B4J Question XML/JSON Fields-Values Automatic Matching

Magma

Expert
Licensed User
Longtime User
Hi there,

the question (not exactly only for B4J - may be a tactic how to manage something) came from Chit chat https://www.b4x.com/android/forum/threads/because-you-can.167192/ when talking with my friend @aeric who did a great job with Web Server API (Pakai Framework).

Well..
In Greece we have about 30 different E-Invoicing Providers having DIFFERENT JSON or XML (MyDATA - the old/first public invoicing for all) - the Json are having different structure and different fields but sometimes if mapping the right you need... less work to do your work...

Sometimes need loops for extracting values from a post, or need just to match..

I am attaching a WORD (docx) file in a zip with 3 different providers for the same type of invoice.. have in mind that invoice types in Greece are about ~30... the providers are also about 30 and there may be some different flow working them..

If having same API for all will be great... but is a dream...

My opinion is to use some AI tech - to magic MATCH them, feed the AI xmls, jsons, examples...
and create me templates to match them...

May be with the power of Pakai (aeric's) and the power of AI (there are many examples here how to use it in b4x) and may be some power of new Erel's features (using python)... can create a web server wrapper or offline wrapper to do my job better...

automatic converting - matching values and elements for xmls-json ...

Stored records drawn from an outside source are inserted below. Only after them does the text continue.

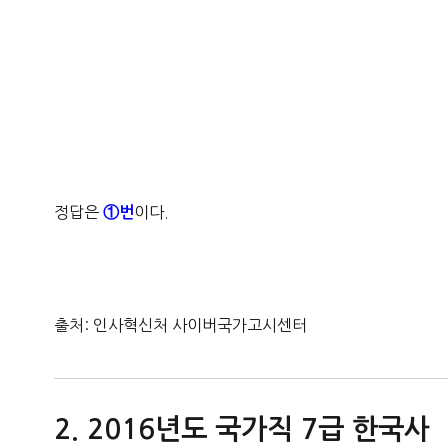
정답은
이다.
①번
출처: 인사혁신처 사이버국가고시센터
2016년도 국가직 7급 한국사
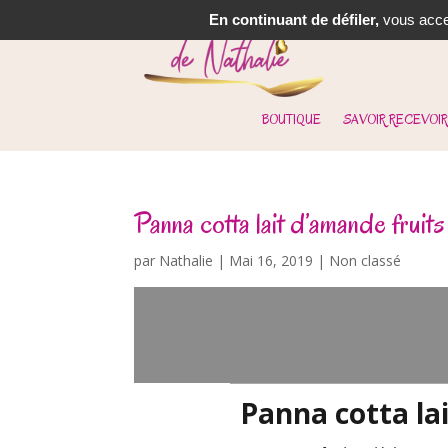
En continuant de défiler,
vous accep
BOUTIQUE
SAVOIR RECEVOIR
Panna cotta lait d’amande fruit
par
Nathalie
|
Mai 16, 2019
| Non classé
Panna cotta la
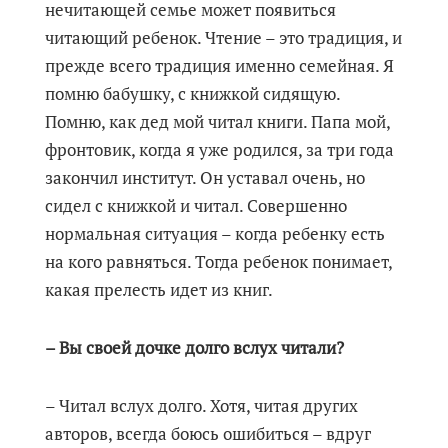
нечитающей семье может появиться
читающий ребенок. Чтение – это традиция, и
прежде всего традиция именно семейная. Я
помню бабушку, с книжкой сидящую.
Помню, как дед мой читал книги. Папа мой,
фронтовик, когда я уже родился, за три года
закончил институт. Он уставал очень, но
сидел с книжкой и читал. Совершенно
нормальная ситуация – когда ребенку есть
на кого равняться. Тогда ребенок понимает,
какая прелесть идет из книг.
– Вы своей дочке долго вслух читали?
– Читал вслух долго. Хотя, читая других
авторов, всегда боюсь ошибиться – вдруг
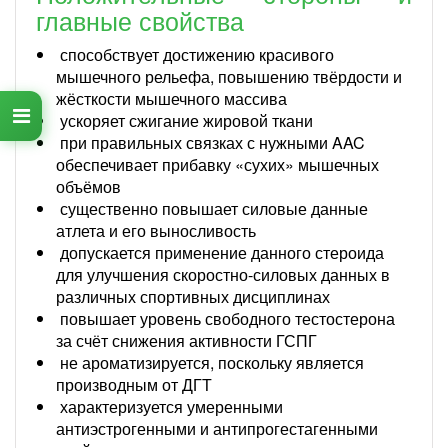
главные свойства
способствует достижению красивого
мышечного рельефа, повышению твёрдости и
жёсткости мышечного массива
ускоряет сжигание жировой ткани
при правильных связках с нужными AAC
обеспечивает прибавку «сухих» мышечных
объёмов
существенно повышает силовые данные
атлета и его выносливость
допускается применение данного стероида
для улучшения скоростно-силовых данных в
различных спортивных дисциплинах
повышает уровень свободного тестостерона
за счёт снижения активности ГСПГ
не ароматизируется, поскольку является
производным от ДГТ
характеризуется умеренными
антиэстрогенными и антипрогестагенными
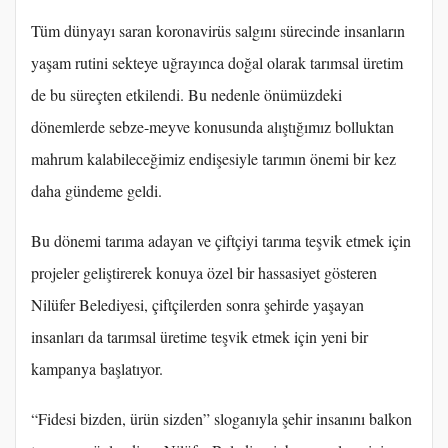
Tüm dünyayı saran koronavirüs salgını sürecinde insanların
yaşam rutini sekteye uğrayınca doğal olarak tarımsal üretim
de bu süreçten etkilendi. Bu nedenle önümüzdeki
dönemlerde sebze-meyve konusunda alıştığımız bolluktan
mahrum kalabileceğimiz endişesiyle tarımın önemi bir kez
daha gündeme geldi.
Bu dönemi tarıma adayan ve çiftçiyi tarıma teşvik etmek için
projeler geliştirerek konuya özel bir hassasiyet gösteren
Nilüfer Belediyesi, çiftçilerden sonra şehirde yaşayan
insanları da tarımsal üretime teşvik etmek için yeni bir
kampanya başlatıyor.
“Fidesi bizden, ürün sizden” sloganıyla şehir insanını balkon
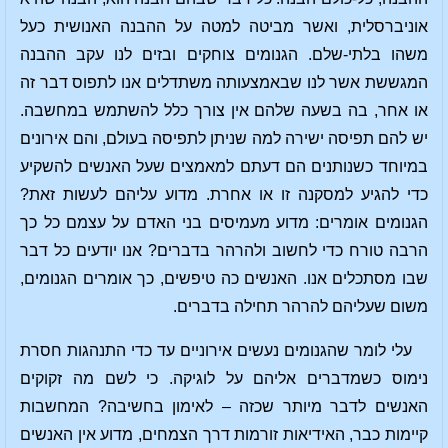
אוניברסלית, ואשר מביטה למטה על ההבנה האנושית כעל
משהו בלתי-שלם. הגנומים צוחקים ובזים לנו עקב ההבנה
המגששת אשר לנו שבאמצעותה משתדלים אנו לתפוס דבר זה
או אחר, בה בשעה שלהם אין צורך כלל להשתמש במחשבה.
יש להם תפיסה ישירה למה שניתן לתפיסה בעולם, והם אירונים
במיוחד כשנותנים הם דעתם למאמצים שעל האנשים להשקיע
כדי להגיע למסקנה זו או אחרת. מדוע עליהם לעשות זאת?
הגנומים אומרים: מדוע מעמיסים בני האדם על עצמם כל כך
הרבה טורח כדי לחשוב ולהרהר בדברים? אנו יודעים כל דבר
שבו מסתכלים אנו. האנשים כה טיפשים, כך אומרים הגנומים,
משום שעליהם להרהר תחילה בדברים.
עלי לומר שהגנומים נעשים אירוניים עד כדי התנהגות חסרת
נימוס כשמדברים אליהם על לוגיקה. כי לשם מה זקוקים
האנשים לדבר מיותר שכזה – לאימון בחשיבה? המחשבות
קיימות כבר, האידיאות זורמות דרך הצמחים, מדוע אין האנשים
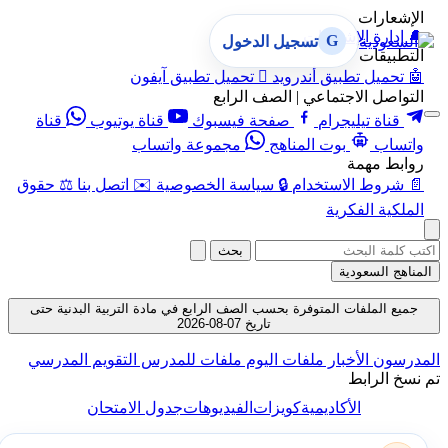
الإشعارات
🔔
إدارة الإشعارات
G
تسجيل الدخول
التطبيقات
🤖
تحميل تطبيق أندرويد

تحميل تطبيق آيفون
التواصل الاجتماعي | الصف الرابع
قناة تيليجرام
صفحة فيسبوك
قناة يوتيوب
قناة
واتساب
بوت المناهج
مجموعة واتساب
روابط مهمة
📄
شروط الاستخدام
🔒
سياسة الخصوصية
✉️
اتصل بنا
⚖️
حقوق
الملكية الفكرية
بحث
المناهج السعودية
جميع الملفات المتوفرة بحسب الصف الرابع في مادة التربية البدنية حتى
تاريخ 07-08-2026
المدرسون
الأخبار
ملفات اليوم
ملفات للمدرس
التقويم المدرسي
تم نسخ الرابط
الأكاديمية
كويزات
الفيديوهات
جدول الامتحان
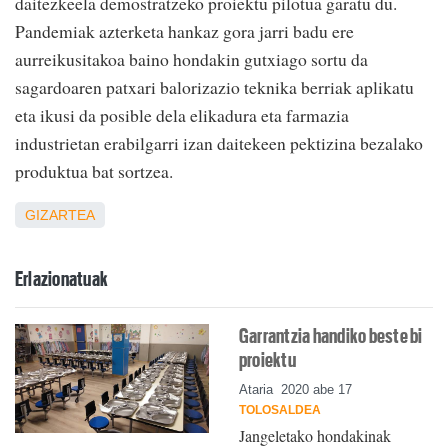
daitezkeela demostratzeko proiektu pilotua garatu du.
Pandemiak azterketa hankaz gora jarri badu ere
aurreikusitakoa baino hondakin gutxiago sortu da
sagardoaren patxari balorizazio teknika berriak aplikatu
eta ikusi da posible dela elikadura eta farmazia
industrietan erabilgarri izan daitekeen pektizina bezalako
produktua bat sortzea.
GIZARTEA
Erlazionatuak
Garrantzia handiko beste bi
proiektu
Ataria
2020 abe 17
TOLOSALDEA
Jangeletako hondakinak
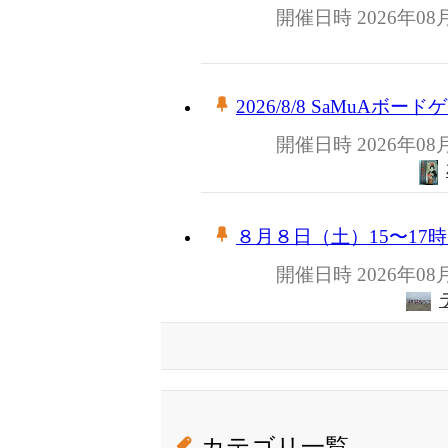
開催日時 2026年08
2026/8/8 SaMuAボー
開催日時 2026年08
８月８日（土）15〜17
開催日時 2026年08
カテゴリ一覧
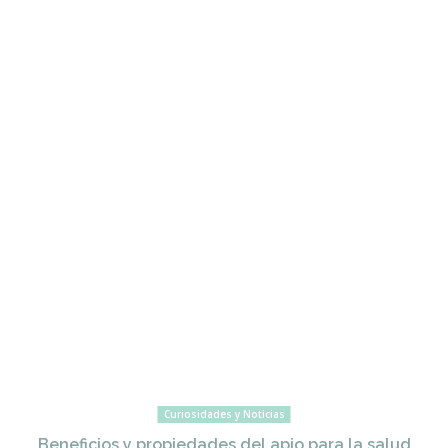
Curiosidades y Noticias
Beneficios y propiedades del apio para la salud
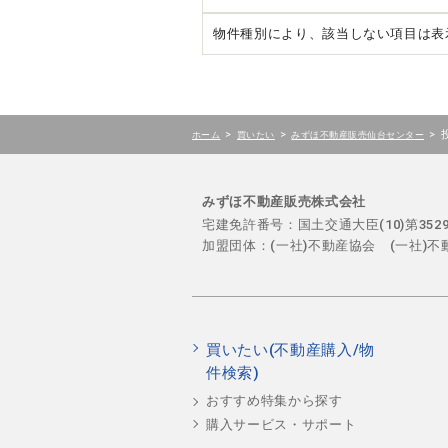
物件種別により、該当しない項目は表
>
>
>
ホーム
買いたい
みずほ不動産販売仙台センター
みずほ不動産販売株式会社
宅建免許番号：国土交通大臣(10)第35
加盟団体：(一社)不動産協会 (一社)
買いたい(不動産購入/物
件検索)
おすすめ特集から探す
購入サービス・サポート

What do you think ? - Have in mind some code will help... try to create a project like this "MAGIC-MATCH-XML/JSON" >?
 

Attachments

  • timologia xml - json - parochos - ilyda - mydata.zip
    27.8 KB · Views: 114

aeric

Expert
Licensed User
Longtime User
Before that, what AI suggest you?
My answer may be same, similar or different from AI.

For me, it is same steps.
Understand the requirements and think of strategy to solve the problem.

Even though you have 30+ different format, you can find what distinguish one of them among the others.

Once you can differentiate them, it is easier to process.
You know the structure or tree.
You know the list or map on which level to parse next.

If you are using a server such as mine, you can make a "Post" with the input json data in request body and the server will process accordingly to the 30 different types.
At the end you get the output you desire to have.
 
Upvote 0

aeric

Expert
Licensed User
Longtime User
A better option is to let the user manually call the API according to the different format.
Example:
When a user call the /api/invoice/type/1 with invoice type 1, it should process successfully.
If he submits an invoice type 2 to the same API, an error would be expected and give an error "document type not matched"
Something like that...
 
Upvote 0

Magma

Expert
Licensed User
Longtime User
A better option is to let the user manually call the API according to the different format.
Example:
When a user call the /api/invoice/type/1 with invoice type 1, it should process successfully.
If he submits an invoice type 2 to the same API, an error would be expected and give an error "document type not matched"
Something like that...
Well...


i think you didn't full understand the "problem"...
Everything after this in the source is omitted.